Mais la globalisation de l’enseignement supérieur revêt un autre costume que celui des classements avec la vogue des Mooc (« massive open online course »). On ne saurait dédaigner la formidable avancée que constitue cette offre de qualité, gratuite et à l’usage de tous, où que l’on soit dans le monde.

Les universités américaines, dans l’incapacité de répondre aux demandes d’inscription venues notamment des pays émergents, démultiplient ainsi leur audience. L’Europe leur emboîte le pas. Le mouvement est toutefois loin d’être neutre. Le pouvoir des idées se concentre : au sein d’une concurrence globalisée, les célébrités scientifiques et les universités les plus réputées orchestrent la diffusion des savoirs.

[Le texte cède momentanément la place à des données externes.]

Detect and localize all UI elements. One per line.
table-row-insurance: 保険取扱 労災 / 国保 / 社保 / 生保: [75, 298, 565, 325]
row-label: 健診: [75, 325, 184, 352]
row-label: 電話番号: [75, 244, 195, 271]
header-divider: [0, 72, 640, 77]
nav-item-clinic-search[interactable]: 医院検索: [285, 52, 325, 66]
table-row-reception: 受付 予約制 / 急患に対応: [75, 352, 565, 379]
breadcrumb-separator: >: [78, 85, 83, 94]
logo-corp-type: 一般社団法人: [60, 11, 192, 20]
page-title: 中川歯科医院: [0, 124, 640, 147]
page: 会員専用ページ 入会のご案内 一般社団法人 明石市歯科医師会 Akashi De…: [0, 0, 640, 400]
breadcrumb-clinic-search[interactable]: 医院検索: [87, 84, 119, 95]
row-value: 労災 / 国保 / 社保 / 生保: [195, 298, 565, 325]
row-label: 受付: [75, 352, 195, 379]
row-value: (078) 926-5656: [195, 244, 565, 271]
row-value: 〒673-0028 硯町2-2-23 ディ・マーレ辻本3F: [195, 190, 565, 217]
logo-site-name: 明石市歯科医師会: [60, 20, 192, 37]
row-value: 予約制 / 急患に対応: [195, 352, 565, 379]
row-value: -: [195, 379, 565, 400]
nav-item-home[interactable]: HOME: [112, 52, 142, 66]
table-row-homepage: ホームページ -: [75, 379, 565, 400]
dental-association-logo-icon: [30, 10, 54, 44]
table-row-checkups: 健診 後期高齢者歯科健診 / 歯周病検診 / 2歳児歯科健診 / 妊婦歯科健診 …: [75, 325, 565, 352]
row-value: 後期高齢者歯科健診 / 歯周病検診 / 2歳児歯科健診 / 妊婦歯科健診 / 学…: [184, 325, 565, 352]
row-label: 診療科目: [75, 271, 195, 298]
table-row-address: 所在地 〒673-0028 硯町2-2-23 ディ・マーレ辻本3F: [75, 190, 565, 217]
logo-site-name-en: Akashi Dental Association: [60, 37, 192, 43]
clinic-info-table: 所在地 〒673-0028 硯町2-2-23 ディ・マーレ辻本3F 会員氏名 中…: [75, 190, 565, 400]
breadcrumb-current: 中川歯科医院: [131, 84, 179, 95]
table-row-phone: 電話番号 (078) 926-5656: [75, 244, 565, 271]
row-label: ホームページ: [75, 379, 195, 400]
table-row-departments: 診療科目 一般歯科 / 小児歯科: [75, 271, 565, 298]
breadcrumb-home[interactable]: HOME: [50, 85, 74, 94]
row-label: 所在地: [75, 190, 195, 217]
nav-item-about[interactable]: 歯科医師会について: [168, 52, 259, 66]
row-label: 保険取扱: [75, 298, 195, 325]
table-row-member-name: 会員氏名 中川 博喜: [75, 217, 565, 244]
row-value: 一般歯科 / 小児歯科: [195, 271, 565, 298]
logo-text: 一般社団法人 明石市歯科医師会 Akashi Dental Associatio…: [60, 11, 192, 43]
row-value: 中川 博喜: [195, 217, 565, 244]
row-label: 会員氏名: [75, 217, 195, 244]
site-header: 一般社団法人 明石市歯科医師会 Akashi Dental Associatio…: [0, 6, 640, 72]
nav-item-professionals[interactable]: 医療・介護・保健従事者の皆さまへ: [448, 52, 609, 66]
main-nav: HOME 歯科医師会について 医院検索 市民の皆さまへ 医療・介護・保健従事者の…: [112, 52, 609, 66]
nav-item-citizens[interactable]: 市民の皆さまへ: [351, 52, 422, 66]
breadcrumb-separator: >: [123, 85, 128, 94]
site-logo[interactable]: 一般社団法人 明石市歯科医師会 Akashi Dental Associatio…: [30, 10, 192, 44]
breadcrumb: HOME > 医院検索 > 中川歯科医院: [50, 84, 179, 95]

La standardisation des formats pédagogiques, la domination de la langue américaine, avec le mode de pensée que toute langue véhicule, créent un danger d’affaiblissement de la diversité linguistique et conceptuelle. Tel l’exemple d’une université au Rwanda entièrement fondée sur les Mooc. Le cours sur la justice est dirigé par un professeur de Harvard, le cours sur la globalisation par des professeurs de l’université d’Edimbourg et la certification en ligne assurée par la Southern New Hampshire University (ParisTech Rewiew, 24 juin 2013). Un autre écueil provient de la fracture numérique, les étudiants de certaines régions du monde n’ayant qu’un accès limité, faute de bande passante, au visionnage en streaming ou au tutorat en ligne. On retrouve enfin avec les Mooc la question de la qualité de l’offre. Comment s’y retrouver dans la déjà longue liste des Mooc ? Il est difficile de comprendre les différentes possibilités de certification accordées, et la fiabilité des certificats nécessite des processus d’authentification sophistiqués qui peuvent déclencher des problèmes d’usage ultérieur des données personnelles. Le « board » de l’Armherst College a refusé de rejoindre la plate-forme edX du fait des pratiques de valorisation des données personnelles qu’elle recueille.

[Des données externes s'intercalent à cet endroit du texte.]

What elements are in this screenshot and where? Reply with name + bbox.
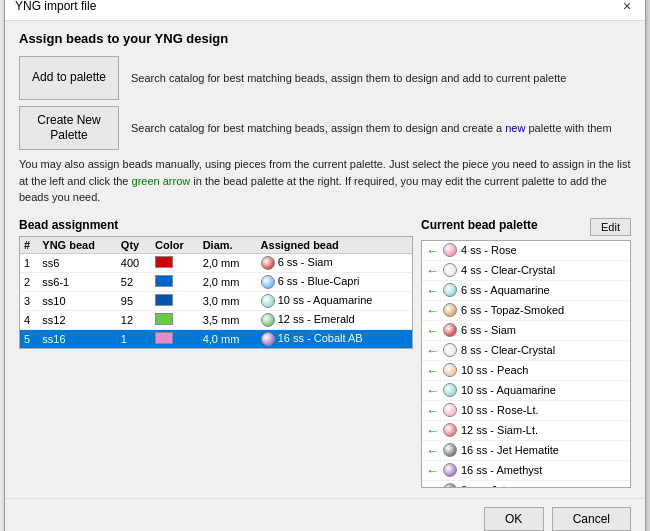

Dernier point : l’absence de modèle économique, du moins de court terme. Malgré les millions de dollars investis, aucune des trois grandes plates-formes nord-américaines, Coursera et Udacity, toutes deux à but lucratif, et edX, à but non lucratif et en « open source », n’est parvenue à construire un modèle soutenable. Chez les deux premières, le cours est gratuit mais l’obtention du certificat payante. Il faut des inscriptions en masse, et parvenir à intéresser et fidéliser les « e-étudiants », alors même que l’attention est fluctuante et vagabonde dans l’univers de l’Internet. Les autres modèles, dans la logique de marchés à double face où le cours est gratuit mais financé par des produits dérivés et/ou par la vente d’espaces publicitaires à des annonceurs, sont plus fragiles encore. Quant à la philanthropie, elle se dirige le plus souvent vers les établissements qui sont déjà les mieux dotés et les plus visibles. On est, comme souvent avec les innovations numériques, confronté à des usages massifs, répondant à une demande sociale, mais qu’il est pour le moins difficile de financer et de monétiser. Pourtant, Harvard et le Massachusetts Institute of Technology (MIT) n’ont pas hésité à investir chacun 30 millions de dollars dans le consortium qui finance edX et qui a bâti un partenariat avec Google.

Comment comprendre que des moyens aussi importants aient été déployés ? D’évidence, le phénomène des MOOC s’inscrit dans une double logique : celle de l’évolution « naturelle » de l’éducation, sommée de s’approprier les avancées formidables que permettent les technologies numériques, et celle du développement d’un « soft power », source indirecte de retombées économiques.

Pour la France, l’enjeu est crucial. A l’heure où l’on s’intéresse à l’avenir de la francophonie, il faut rappeler que parler une même langue ou partager les mêmes fondamentaux éducatifs est un atout de poids dans les relations commerciales. L’investissement dans des MOOC doit être compris non seulement pour les bienfaits éducatifs qu’il induit, mais aussi comme un élément de notre compétitivité présente et future.